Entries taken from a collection
◇ ◇ ◇

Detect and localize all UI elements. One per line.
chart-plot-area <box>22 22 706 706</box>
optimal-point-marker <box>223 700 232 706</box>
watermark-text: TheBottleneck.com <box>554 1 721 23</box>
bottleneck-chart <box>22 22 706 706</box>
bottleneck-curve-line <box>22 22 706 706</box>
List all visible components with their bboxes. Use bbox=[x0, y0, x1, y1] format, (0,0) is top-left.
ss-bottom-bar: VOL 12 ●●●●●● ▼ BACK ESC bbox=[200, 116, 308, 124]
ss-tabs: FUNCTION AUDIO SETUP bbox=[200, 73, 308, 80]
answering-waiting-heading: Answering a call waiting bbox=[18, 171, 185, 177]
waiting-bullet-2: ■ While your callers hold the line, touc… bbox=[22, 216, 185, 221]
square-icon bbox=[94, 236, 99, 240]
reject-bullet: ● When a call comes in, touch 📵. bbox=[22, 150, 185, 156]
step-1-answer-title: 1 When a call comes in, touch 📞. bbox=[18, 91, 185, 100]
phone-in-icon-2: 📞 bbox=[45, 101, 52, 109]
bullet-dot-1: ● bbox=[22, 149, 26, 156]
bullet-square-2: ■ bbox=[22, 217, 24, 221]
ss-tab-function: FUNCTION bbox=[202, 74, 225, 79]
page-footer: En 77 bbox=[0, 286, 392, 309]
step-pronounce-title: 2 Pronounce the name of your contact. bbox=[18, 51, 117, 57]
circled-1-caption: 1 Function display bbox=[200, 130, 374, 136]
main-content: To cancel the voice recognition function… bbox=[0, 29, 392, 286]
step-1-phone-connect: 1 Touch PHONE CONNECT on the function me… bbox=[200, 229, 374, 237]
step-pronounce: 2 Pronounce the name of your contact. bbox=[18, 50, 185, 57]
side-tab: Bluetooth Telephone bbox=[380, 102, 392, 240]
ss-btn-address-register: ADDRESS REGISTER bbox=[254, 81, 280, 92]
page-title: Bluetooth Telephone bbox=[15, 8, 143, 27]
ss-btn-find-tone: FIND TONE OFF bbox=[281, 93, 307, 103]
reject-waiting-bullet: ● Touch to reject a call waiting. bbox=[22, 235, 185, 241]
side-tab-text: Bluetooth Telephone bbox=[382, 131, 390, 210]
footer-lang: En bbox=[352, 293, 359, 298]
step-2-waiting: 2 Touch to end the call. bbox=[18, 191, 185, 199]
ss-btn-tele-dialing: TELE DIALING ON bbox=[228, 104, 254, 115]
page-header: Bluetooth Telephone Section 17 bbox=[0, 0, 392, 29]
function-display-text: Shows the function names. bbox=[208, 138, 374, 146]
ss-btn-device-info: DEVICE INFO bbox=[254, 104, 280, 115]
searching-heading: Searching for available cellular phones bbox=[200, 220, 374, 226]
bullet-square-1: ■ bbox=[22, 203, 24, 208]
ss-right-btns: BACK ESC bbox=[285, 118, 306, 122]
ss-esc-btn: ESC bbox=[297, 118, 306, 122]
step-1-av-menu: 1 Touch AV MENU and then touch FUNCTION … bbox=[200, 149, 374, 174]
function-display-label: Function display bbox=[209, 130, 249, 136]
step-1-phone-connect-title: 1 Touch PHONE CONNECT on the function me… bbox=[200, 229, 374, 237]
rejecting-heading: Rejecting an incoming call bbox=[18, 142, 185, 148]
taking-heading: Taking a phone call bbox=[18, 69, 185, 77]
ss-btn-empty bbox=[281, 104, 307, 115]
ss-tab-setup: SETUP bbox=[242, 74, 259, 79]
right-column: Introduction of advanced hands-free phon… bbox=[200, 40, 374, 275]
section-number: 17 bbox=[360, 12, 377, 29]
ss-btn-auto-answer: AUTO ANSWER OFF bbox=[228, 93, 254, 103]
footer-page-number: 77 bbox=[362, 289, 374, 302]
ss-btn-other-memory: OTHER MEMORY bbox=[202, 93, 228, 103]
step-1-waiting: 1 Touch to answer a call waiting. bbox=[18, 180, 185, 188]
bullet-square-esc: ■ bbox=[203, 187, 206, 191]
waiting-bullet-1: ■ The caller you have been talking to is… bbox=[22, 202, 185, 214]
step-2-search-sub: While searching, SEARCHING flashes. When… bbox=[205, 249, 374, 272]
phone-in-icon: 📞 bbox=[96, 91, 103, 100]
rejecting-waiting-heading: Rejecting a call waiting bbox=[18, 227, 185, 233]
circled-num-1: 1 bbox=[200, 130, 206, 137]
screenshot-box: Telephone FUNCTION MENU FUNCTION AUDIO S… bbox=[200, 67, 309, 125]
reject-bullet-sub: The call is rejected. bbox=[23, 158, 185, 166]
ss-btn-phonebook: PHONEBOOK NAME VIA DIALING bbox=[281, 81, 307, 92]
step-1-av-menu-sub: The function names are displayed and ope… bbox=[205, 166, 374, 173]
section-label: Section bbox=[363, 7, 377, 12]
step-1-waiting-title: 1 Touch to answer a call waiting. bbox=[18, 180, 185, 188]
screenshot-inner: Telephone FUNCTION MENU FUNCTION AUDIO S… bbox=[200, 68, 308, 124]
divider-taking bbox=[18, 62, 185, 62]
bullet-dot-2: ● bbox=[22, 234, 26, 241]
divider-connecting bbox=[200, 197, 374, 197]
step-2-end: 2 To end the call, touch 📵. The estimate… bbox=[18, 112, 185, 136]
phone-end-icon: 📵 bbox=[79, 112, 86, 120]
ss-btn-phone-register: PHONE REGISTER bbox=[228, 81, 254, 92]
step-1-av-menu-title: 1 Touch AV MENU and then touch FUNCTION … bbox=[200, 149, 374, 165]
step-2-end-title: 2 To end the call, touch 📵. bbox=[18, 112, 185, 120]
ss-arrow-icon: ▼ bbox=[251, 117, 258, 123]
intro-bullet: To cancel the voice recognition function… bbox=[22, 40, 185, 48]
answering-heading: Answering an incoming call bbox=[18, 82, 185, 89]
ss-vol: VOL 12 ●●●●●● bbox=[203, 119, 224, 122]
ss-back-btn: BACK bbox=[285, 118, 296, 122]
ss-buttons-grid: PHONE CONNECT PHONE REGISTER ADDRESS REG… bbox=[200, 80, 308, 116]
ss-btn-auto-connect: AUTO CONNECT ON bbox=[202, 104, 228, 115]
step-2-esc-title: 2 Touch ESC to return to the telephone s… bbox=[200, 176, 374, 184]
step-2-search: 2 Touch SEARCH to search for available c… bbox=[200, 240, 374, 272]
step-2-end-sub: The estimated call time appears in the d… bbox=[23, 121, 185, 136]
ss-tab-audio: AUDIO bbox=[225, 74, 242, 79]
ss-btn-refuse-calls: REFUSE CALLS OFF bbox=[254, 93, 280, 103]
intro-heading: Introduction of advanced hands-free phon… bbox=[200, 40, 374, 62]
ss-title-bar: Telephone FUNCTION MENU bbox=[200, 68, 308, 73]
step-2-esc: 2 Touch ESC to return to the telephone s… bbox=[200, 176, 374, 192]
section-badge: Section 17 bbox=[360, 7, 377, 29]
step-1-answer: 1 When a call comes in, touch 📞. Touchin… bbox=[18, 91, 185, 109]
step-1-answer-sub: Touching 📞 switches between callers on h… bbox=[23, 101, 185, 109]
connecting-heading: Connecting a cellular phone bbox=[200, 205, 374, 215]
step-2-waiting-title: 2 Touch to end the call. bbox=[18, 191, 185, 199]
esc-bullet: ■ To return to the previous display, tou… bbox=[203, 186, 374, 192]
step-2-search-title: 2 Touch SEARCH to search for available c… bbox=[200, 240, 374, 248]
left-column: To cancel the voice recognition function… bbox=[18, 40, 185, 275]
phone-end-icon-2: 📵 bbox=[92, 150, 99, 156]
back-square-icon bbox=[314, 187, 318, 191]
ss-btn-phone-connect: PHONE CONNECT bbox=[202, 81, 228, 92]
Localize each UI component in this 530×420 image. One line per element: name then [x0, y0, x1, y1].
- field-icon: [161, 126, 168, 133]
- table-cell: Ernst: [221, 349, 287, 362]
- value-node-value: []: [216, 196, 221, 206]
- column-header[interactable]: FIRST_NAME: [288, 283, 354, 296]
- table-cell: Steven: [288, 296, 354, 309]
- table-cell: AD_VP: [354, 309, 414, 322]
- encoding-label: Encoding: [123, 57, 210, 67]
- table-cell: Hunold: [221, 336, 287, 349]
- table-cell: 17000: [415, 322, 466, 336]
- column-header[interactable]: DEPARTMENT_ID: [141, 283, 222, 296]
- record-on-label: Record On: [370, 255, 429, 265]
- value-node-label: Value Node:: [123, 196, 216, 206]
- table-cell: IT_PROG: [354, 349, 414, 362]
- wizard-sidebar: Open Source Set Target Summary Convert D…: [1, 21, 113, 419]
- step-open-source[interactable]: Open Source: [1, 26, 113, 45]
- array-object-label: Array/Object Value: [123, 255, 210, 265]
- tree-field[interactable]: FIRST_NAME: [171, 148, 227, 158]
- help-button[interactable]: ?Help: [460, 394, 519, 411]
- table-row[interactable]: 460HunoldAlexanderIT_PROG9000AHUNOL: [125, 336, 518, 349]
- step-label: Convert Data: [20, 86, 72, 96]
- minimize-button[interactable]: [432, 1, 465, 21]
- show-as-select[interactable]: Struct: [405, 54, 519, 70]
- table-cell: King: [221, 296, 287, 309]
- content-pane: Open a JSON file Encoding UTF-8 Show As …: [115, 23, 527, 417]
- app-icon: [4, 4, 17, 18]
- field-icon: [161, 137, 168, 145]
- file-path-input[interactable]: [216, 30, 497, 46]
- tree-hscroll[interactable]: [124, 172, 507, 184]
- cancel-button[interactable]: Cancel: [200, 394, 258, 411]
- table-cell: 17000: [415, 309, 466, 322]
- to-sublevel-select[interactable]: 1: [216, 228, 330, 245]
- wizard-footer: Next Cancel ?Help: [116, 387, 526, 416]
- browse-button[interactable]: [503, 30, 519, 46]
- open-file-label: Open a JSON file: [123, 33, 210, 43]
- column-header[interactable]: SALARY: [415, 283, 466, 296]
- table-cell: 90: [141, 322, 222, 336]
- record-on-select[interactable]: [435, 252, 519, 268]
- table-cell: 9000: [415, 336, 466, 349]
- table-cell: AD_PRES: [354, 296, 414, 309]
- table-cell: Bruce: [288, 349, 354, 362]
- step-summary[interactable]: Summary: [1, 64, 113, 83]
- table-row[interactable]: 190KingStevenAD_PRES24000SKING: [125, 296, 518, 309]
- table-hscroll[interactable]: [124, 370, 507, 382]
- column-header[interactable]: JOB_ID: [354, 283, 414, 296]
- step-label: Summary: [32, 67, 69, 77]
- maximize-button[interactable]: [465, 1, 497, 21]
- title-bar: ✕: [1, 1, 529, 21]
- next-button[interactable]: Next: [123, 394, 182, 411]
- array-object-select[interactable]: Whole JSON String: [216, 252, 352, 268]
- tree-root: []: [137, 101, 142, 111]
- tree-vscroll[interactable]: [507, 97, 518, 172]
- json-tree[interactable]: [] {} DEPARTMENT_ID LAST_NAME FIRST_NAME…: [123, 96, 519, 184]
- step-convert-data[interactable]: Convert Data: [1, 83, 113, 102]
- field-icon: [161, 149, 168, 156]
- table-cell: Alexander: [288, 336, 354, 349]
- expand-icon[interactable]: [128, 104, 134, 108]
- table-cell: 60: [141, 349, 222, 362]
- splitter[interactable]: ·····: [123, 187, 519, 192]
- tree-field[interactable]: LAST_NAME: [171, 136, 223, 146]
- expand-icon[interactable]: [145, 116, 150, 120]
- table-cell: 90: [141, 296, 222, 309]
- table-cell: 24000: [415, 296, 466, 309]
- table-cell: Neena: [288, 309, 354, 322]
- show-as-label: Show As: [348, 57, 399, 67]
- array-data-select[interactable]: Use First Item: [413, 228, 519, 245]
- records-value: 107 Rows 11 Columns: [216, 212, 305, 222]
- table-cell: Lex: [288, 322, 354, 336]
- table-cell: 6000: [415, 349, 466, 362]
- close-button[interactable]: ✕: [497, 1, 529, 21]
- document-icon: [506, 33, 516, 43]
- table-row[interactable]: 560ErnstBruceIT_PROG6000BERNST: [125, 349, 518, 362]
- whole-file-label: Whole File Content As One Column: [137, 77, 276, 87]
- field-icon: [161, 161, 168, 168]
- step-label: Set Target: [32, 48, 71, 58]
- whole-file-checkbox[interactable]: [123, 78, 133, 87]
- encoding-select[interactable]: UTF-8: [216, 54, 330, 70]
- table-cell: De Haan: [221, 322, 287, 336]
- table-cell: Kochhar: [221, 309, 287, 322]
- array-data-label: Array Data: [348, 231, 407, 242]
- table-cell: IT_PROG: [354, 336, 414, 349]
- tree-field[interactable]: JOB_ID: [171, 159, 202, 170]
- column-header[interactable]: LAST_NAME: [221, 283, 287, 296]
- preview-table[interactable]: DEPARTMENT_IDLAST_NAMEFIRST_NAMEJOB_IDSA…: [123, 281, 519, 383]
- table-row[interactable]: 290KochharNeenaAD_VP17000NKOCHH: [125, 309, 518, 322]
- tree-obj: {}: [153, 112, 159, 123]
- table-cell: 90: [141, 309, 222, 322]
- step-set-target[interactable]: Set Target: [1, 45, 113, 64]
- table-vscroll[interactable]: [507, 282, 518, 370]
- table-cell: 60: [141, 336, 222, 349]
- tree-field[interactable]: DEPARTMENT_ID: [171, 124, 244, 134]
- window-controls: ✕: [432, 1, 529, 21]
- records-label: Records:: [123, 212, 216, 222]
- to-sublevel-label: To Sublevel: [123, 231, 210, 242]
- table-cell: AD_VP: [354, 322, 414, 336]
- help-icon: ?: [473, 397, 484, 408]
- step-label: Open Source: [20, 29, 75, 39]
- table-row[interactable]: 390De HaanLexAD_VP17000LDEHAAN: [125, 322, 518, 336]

◇ ◇ ◇

Looking at the records above, count the lines with the word "return" in them; reply with the number only.

RESPONSE FOR THIS EXERCISE:
3